* Work instructions *
Retype, word for word, each line between the lines holding "Алексей Вячеславович" and "стоматологии.", inclusive, and leave the rest of the data alone.

── Dataset records

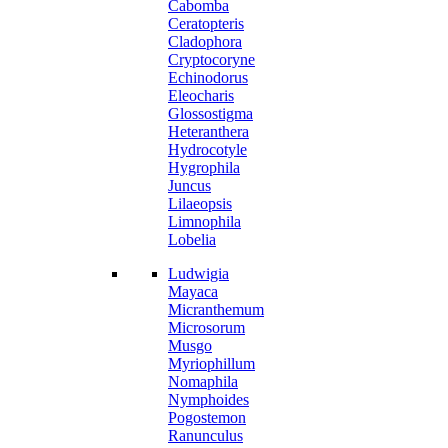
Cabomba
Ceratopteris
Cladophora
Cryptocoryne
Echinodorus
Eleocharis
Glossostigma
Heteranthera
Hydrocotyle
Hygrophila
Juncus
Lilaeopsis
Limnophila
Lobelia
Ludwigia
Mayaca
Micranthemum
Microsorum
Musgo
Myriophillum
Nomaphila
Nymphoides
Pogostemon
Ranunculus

────
── Dataset records

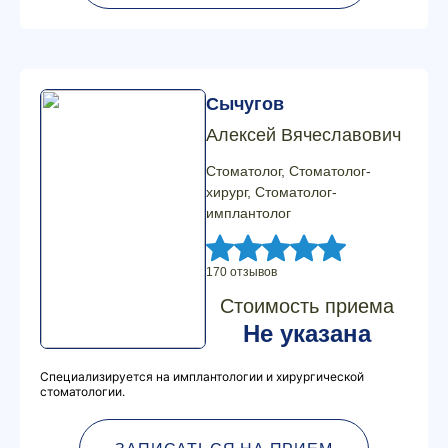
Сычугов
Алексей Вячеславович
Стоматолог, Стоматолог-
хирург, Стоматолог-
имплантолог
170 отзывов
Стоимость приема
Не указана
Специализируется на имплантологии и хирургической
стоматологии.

────

* Solution to this task *
Алексей Вячеславович
Стоматолог, Стоматолог-
хирург, Стоматолог-
имплантолог
170 отзывов
Стоимость приема
Не указана
Специализируется на имплантологии и хирургической
стоматологии.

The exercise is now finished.